_Activity:_
In full and without edits, write out the data that follows.

Stored entries:
┌──

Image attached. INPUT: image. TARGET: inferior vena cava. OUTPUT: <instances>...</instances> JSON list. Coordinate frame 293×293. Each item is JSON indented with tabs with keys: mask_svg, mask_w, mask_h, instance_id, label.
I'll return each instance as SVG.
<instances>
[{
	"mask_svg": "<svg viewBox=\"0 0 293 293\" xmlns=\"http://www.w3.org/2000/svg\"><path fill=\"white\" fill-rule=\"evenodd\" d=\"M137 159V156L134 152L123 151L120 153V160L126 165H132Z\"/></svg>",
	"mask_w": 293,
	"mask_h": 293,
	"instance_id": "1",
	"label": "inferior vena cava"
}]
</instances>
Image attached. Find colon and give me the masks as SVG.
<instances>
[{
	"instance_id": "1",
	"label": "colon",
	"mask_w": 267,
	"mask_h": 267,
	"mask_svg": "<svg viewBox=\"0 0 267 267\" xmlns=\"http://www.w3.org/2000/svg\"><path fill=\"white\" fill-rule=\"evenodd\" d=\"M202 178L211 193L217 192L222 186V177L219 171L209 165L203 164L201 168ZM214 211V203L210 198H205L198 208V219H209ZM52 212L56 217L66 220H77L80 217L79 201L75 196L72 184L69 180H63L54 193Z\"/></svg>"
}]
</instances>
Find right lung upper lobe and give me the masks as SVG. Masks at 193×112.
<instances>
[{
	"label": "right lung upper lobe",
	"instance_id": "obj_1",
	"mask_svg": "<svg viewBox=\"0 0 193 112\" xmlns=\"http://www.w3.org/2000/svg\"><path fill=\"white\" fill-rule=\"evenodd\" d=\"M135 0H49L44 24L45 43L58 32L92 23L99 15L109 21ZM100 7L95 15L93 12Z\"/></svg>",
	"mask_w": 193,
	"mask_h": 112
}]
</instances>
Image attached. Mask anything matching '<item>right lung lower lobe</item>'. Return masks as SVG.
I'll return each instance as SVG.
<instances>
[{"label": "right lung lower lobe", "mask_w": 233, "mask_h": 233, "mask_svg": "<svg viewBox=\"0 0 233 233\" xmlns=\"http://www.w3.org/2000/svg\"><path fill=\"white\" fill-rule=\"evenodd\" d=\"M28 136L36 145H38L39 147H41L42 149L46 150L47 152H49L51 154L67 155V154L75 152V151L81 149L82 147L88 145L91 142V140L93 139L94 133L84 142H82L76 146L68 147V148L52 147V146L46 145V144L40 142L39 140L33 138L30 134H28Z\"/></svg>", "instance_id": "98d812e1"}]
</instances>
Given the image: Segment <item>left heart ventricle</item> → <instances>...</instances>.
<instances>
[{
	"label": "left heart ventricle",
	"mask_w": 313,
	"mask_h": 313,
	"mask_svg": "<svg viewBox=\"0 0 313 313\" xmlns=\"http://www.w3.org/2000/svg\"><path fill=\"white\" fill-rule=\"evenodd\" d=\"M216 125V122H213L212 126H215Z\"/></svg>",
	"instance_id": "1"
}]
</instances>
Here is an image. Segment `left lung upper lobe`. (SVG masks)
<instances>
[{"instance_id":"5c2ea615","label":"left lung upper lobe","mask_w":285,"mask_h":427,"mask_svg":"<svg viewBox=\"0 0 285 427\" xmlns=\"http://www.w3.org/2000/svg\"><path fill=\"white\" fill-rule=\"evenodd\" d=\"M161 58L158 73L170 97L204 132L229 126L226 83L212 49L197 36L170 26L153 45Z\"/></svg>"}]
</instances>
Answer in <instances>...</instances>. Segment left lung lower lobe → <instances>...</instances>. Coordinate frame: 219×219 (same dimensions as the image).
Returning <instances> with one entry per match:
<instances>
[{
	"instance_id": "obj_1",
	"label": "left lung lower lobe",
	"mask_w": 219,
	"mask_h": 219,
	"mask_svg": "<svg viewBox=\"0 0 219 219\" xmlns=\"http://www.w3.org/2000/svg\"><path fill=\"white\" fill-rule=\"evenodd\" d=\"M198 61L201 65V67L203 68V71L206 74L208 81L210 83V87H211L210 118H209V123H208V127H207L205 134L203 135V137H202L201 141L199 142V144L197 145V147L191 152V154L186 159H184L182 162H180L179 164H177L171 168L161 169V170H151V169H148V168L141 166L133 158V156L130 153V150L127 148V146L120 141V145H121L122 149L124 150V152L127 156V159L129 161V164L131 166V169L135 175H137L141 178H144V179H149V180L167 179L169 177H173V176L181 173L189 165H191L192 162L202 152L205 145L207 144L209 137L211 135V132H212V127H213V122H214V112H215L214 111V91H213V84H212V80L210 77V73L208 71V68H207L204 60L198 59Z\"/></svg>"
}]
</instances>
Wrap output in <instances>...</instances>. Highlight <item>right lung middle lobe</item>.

└──

_Completed task:_
Image attached. INPUT: image. TARGET: inferior vena cava. OUTPUT: <instances>...</instances> JSON list. Coordinate frame 293×293. Each item is JSON indented with tabs with keys: mask_svg, mask_w, mask_h, instance_id, label.
I'll return each instance as SVG.
<instances>
[{
	"mask_svg": "<svg viewBox=\"0 0 293 293\" xmlns=\"http://www.w3.org/2000/svg\"><path fill=\"white\" fill-rule=\"evenodd\" d=\"M137 159V156L134 152L123 151L120 153V160L126 165H132Z\"/></svg>",
	"mask_w": 293,
	"mask_h": 293,
	"instance_id": "1",
	"label": "inferior vena cava"
}]
</instances>
Image attached. Find colon and give me the masks as SVG.
<instances>
[{
	"instance_id": "1",
	"label": "colon",
	"mask_w": 267,
	"mask_h": 267,
	"mask_svg": "<svg viewBox=\"0 0 267 267\" xmlns=\"http://www.w3.org/2000/svg\"><path fill=\"white\" fill-rule=\"evenodd\" d=\"M202 178L211 193L217 192L222 186V177L219 171L209 165L203 164L201 168ZM214 211V203L210 198H205L198 208V219H209ZM52 212L56 217L66 220H77L80 217L79 201L75 196L72 184L69 180H63L54 193Z\"/></svg>"
}]
</instances>
Find right lung upper lobe and give me the masks as SVG. Masks at 193×112.
<instances>
[{
	"label": "right lung upper lobe",
	"instance_id": "obj_1",
	"mask_svg": "<svg viewBox=\"0 0 193 112\" xmlns=\"http://www.w3.org/2000/svg\"><path fill=\"white\" fill-rule=\"evenodd\" d=\"M135 0H49L44 24L45 43L58 32L92 23L99 15L109 21ZM100 7L95 15L93 12Z\"/></svg>",
	"mask_w": 193,
	"mask_h": 112
}]
</instances>
Image attached. Mask anything matching '<item>right lung lower lobe</item>'. Return masks as SVG.
I'll return each instance as SVG.
<instances>
[{"label": "right lung lower lobe", "mask_w": 233, "mask_h": 233, "mask_svg": "<svg viewBox=\"0 0 233 233\" xmlns=\"http://www.w3.org/2000/svg\"><path fill=\"white\" fill-rule=\"evenodd\" d=\"M28 136L36 145H38L39 147H41L42 149L46 150L47 152H49L51 154L67 155V154L75 152V151L81 149L82 147L88 145L91 142V140L93 139L94 133L84 142H82L76 146L68 147V148L52 147V146L46 145V144L40 142L39 140L33 138L30 134H28Z\"/></svg>", "instance_id": "98d812e1"}]
</instances>
Given the image: Segment <item>left heart ventricle</item> → <instances>...</instances>.
<instances>
[{
	"label": "left heart ventricle",
	"mask_w": 313,
	"mask_h": 313,
	"mask_svg": "<svg viewBox=\"0 0 313 313\" xmlns=\"http://www.w3.org/2000/svg\"><path fill=\"white\" fill-rule=\"evenodd\" d=\"M216 125V122H213L212 126H215Z\"/></svg>",
	"instance_id": "1"
}]
</instances>
Here is an image. Segment `left lung upper lobe`. (SVG masks)
<instances>
[{"instance_id":"5c2ea615","label":"left lung upper lobe","mask_w":285,"mask_h":427,"mask_svg":"<svg viewBox=\"0 0 285 427\" xmlns=\"http://www.w3.org/2000/svg\"><path fill=\"white\" fill-rule=\"evenodd\" d=\"M161 58L158 73L170 97L204 132L229 126L226 83L212 49L197 36L170 26L153 45Z\"/></svg>"}]
</instances>
Answer in <instances>...</instances>. Segment left lung lower lobe → <instances>...</instances>. Coordinate frame: 219×219 (same dimensions as the image).
Returning <instances> with one entry per match:
<instances>
[{
	"instance_id": "obj_1",
	"label": "left lung lower lobe",
	"mask_w": 219,
	"mask_h": 219,
	"mask_svg": "<svg viewBox=\"0 0 219 219\" xmlns=\"http://www.w3.org/2000/svg\"><path fill=\"white\" fill-rule=\"evenodd\" d=\"M198 61L201 65V67L203 68V71L206 74L208 81L210 83V87H211L210 118H209V123H208V127H207L205 134L203 135V137H202L201 141L199 142V144L197 145V147L191 152V154L186 159H184L182 162H180L179 164H177L171 168L161 169V170H151V169H148V168L141 166L133 158V156L130 153V150L127 148V146L120 141V145H121L122 149L124 150V152L127 156V159L129 161V164L131 166V169L135 175H137L141 178H144V179H149V180L167 179L169 177H173V176L181 173L189 165H191L192 162L202 152L205 145L207 144L209 137L211 135V132H212V127H213V122H214V112H215L214 111V91H213V84H212V80L210 77V73L208 71V68H207L204 60L198 59Z\"/></svg>"
}]
</instances>
Wrap output in <instances>...</instances>. Highlight <item>right lung middle lobe</item>.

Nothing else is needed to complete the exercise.